*** EXCERPTED DATA ***

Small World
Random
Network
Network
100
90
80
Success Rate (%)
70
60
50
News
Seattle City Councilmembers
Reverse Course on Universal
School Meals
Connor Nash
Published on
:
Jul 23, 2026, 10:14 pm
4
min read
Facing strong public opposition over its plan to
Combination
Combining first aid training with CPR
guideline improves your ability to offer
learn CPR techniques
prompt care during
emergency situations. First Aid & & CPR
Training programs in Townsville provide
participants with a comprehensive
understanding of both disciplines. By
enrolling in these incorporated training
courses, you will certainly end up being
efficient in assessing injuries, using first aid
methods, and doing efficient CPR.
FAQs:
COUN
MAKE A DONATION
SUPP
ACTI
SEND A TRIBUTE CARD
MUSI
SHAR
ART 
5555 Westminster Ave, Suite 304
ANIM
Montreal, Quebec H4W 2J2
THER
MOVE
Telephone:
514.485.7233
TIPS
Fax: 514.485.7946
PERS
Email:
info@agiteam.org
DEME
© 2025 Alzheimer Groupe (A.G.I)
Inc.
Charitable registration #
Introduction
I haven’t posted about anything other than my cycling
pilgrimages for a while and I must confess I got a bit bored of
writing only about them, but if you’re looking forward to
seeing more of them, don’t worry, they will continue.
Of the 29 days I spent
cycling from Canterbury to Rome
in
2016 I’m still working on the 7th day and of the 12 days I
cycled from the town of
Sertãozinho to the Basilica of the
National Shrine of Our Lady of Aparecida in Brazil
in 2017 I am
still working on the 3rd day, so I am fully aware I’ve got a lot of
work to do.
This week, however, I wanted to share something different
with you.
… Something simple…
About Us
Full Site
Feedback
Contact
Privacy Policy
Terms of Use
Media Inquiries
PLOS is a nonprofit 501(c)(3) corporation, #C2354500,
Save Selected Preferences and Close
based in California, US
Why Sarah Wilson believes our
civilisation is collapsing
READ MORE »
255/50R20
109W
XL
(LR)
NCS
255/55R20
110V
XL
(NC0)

*** End of EXCERPTED DATA ***

» **WORK TO BE COMPLETED**: Scan the material above for lines holding "with" and copy each of them.

» **EXERCISE OUTPUT**:
Combining first aid training with CPR
participants with a comprehensive
with you.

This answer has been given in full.